Your eyes, they just roll

It sounds like someone else’s song

From a long time ago”

– Jeff Tweedy, “Someone Else’s Song”

It’s tempting at times to take Tweedy at his word, even knowing his penchant for obfuscation and sarcasm. Sure, he’s made a series of great-sounding, if ever more pretentious, albums since Uncle Tupelo’s dissolution ten years ago. But it’s telling that his best records since then have been the Mermaid Avenue volumes, projects for which he helped supply melodies for someone else’s lyrics.

You certainly can play spot-the-influences with Wilco’s new album. The leadoff track, “At Least That’s What You Said”, goes from dissonant, subdued piano a la Sister Lovers to dissonant, arc-welding guitar a la Sleeps With Angels. Track two, “Hell Is Chrome”, is elegiac, mid-tempo piano rock a la Mott The Hoople, while track three, the ten-minute-plus “Spiders”, is metronomic Krautrock in search of Daydream Nation. Track four, “Muzzle Of Bees”, sounds like an outtake from Pink Moon; number five, “Hummingbird”, is baroque pop classicism lifted from Magical Mystery Tour, complete with a fake British accent.

OK, I’ll stop. Besides, the less said about “Less Than You Think”, the smirking, half-hour Eno homage, the better (and doubtless the bald one would agree). This isn’t to say that much of the new Wilco record isn’t beautifully executed and preserved — big shout-out to engineer Chris Shaw for the latter; it’s just not very fresh.

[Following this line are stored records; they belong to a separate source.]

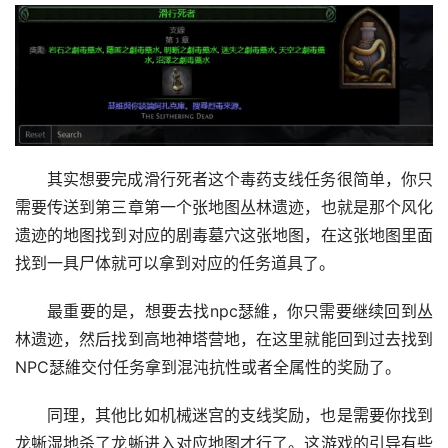
其实想要完成滑行死者这个毒药支线任务很简单，你只
需要传送到第三章第一个张地图丛林遗迹，也就是那个风化
遗迹的地图找到对应的剧毒墓穴这张地图，在这张地图里面
找到一具尸体就可以拿到对应的任务道具了。
最重要的是，想要去找npc瑟維，你只需要继续回到丛
林遗迹，然后找到高地神塔营地，在这里就能回到过去找到
NPC瑟維交付任务拿到混沌抗性或者全属性的奖励了。
同理，其他比如机械迷宫的支线奖励，也是需要你找到
龙蜥湿地杀了龙蜥进入对应地图才行了。这游戏的引导有些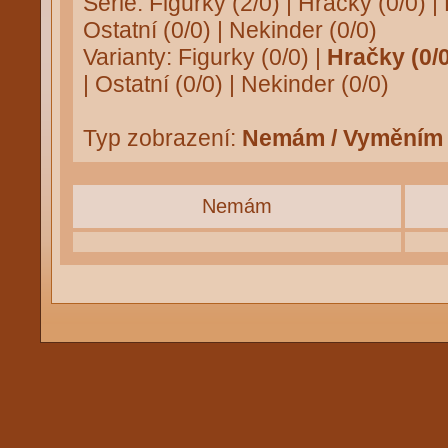
Série:
Figurky (2/0)
|
Hračky (0/0)
|
Ostatní (0/0)
|
Nekinder (0/0)
Varianty:
Figurky (0/0)
|
Hračky (0/0
|
Ostatní (0/0)
|
Nekinder (0/0)
Typ zobrazení:
Nemám / Vyměním
Nemám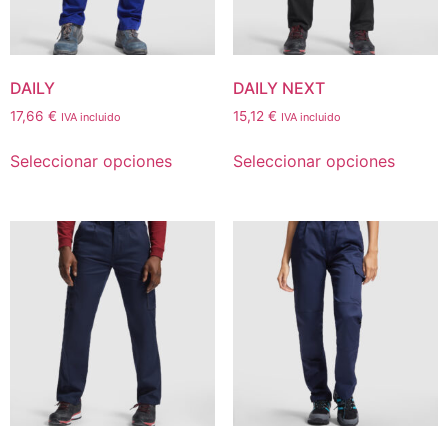
DAILY
DAILY NEXT
17,66
€
15,12
€
IVA incluido
IVA incluido
Seleccionar opciones
Seleccionar opciones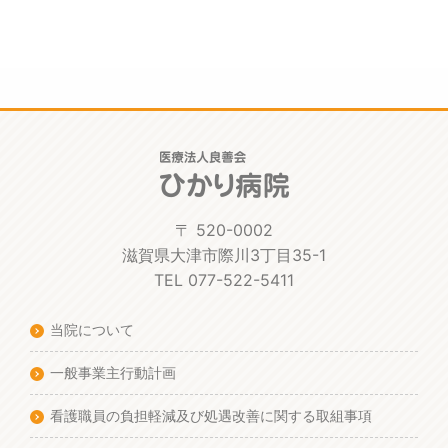
〒 520-0002
滋賀県大津市際川3丁目35-1
TEL 077-522-5411
当院について
一般事業主行動計画
看護職員の負担軽減及び処遇改善に関する取組事項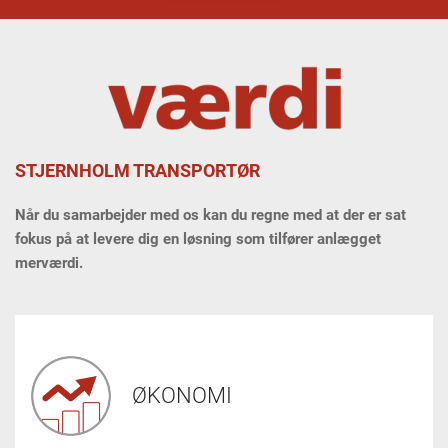
STJERNHOLM TRANSPORTØR
Når du samarbejder med os kan du regne med at der er sat
fokus på at levere dig en løsning som tilfører anlægget
merværdi.
ØKONOMI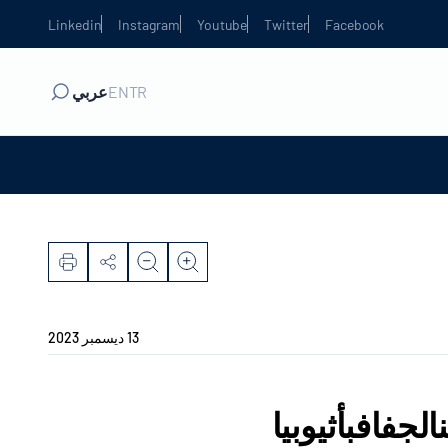
Linkedin
Instagram
Youtube
Twitter
Facebook
TR
EN
عربي
13 ديسمبر 2023
جفافبأثيوبيا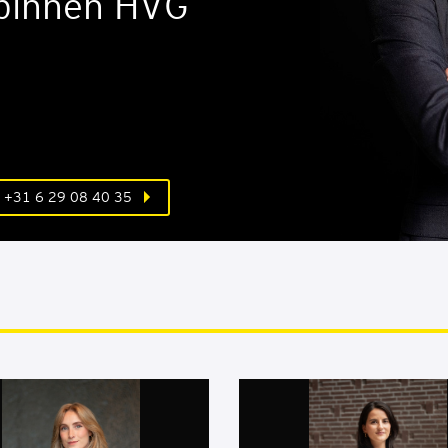
 binnen HVG
+31 6 29 08 40 35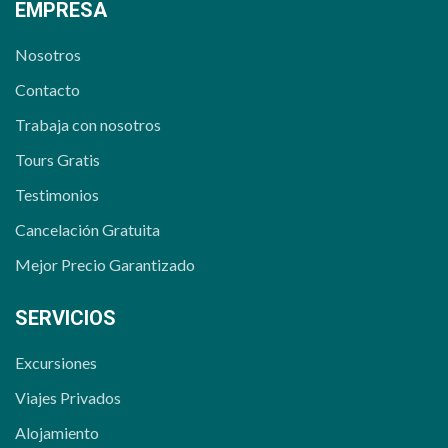
EMPRESA
Nosotros
Contacto
Trabaja con nosotros
Tours Gratis
Testimonios
Cancelación Gratuita
Mejor Precio Garantizado
SERVICIOS
Excursiones
Viajes Privados
Alojamiento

Rock of course needn’t be original to be good, as the Strokes and the White Stripes most recently (and famously) have reminded us. And it certainly helps if the music is felt, deeply if possible, and Tweedy’s latest batch of songs definitely is that — too much so, perhaps.

The album’s leitmotif concerns finding one’s place in the world, and from his migraines and anxiety attacks to his record-label hassles and recent stint in rehab for addiction to painkillers, Tweedy has reason to be searching his soul. Trouble is, his revelations are bereft of insight. “I’m a wheel,” he announces, rather prosaically on one song. “I’m an ocean of emotion,” he chirps on another.

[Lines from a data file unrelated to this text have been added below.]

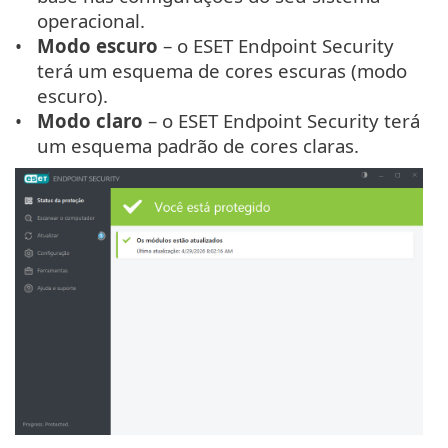
operacional.
Modo escuro
– o ESET Endpoint Security
terá um esquema de cores escuras (modo
escuro).
Modo claro
– o ESET Endpoint Security terá
um esquema padrão de cores claras.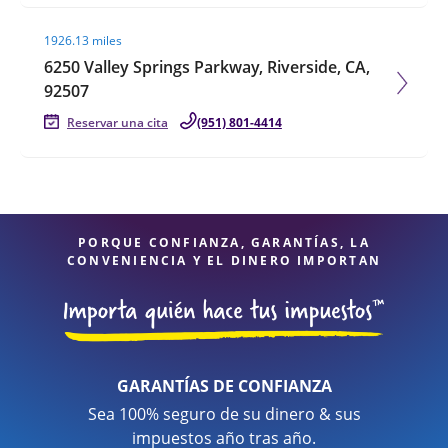
Visit agent page
1926.13 miles
6250 Valley Springs Parkway, Riverside, CA,
92507
Reservar una cita
(951) 801-4414
PORQUE CONFIANZA, GARANTÍAS, LA
CONVENIENCIA Y EL DINERO IMPORTAN
GARANTÍAS DE CONFIANZA
Sea 100% seguro de su dinero & sus
impuestos año tras año.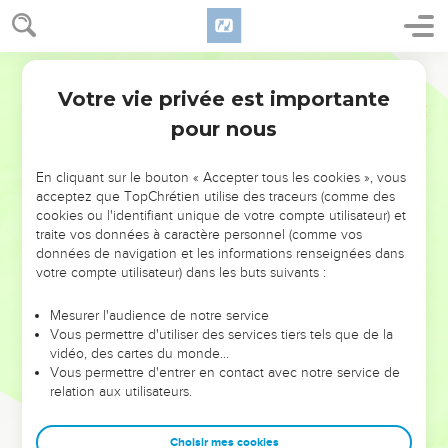
Votre vie privée est importante
pour nous
NE MANQUEZ PAS L’ÉVÉNEMENT
En cliquant sur le bouton « Accepter tous les cookies », vous
DE L’ANNÉE !
acceptez que TopChrétien utilise des traceurs (comme des
cookies ou l'identifiant unique de votre compte utilisateur) et
ET SI LEURS ERREURS POUVAIENT VOUS ÉVITER LES
traite vos données à caractère personnel (comme vos
VOTRES ?
données de navigation et les informations renseignées dans
votre compte utilisateur) dans les buts suivants :
On admire souvent les leaders pour leurs réussites, leur impact,
leur foi ou leur vision. Mais on voit moins les doutes, les erreurs
Mesurer l'audience de notre service
Vous permettre d'utiliser des services tiers tels que de la
et les saisons difficiles qu'ils ont traversés, alors même que ce
vidéo, des cartes du monde…
sont elles qui les ont façonnés.
Vous permettre d'entrer en contact avec notre service de
relation aux utilisateurs.
Dans cette conférence, leaders, entrepreneurs, et responsables
reviennent sur les erreurs marquantes de leur parcours et les
clés pour avancer avec plus de sagesse afin que leurs erreurs
Choisir mes cookies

Elsewhere, he plays the victim with a “purple black eye” and is otherwise self-absorbed or misunderstood. “Theologians don’t know nothing about my soul,” he complains. Huh?

If only he had revisited 1996′s “Someone Else’s Song” before consigning that bon mot to the Wilco canon. Most salutary in this case, regardless of whether Tweedy originally intended them to be ironic or not, would have been the lines, “I can’t tell you anything/You don’t already know/I keep on trying/I should just let it go.”

Enjoy the ND archives? Consider making a donation. Advertising helps defray our basic expenses, but doesn’t touch the over $150,000 invested to get this content online. Just $10 (or more!) from 15,000 of our fans and we will reach our goal. Thanks for your support.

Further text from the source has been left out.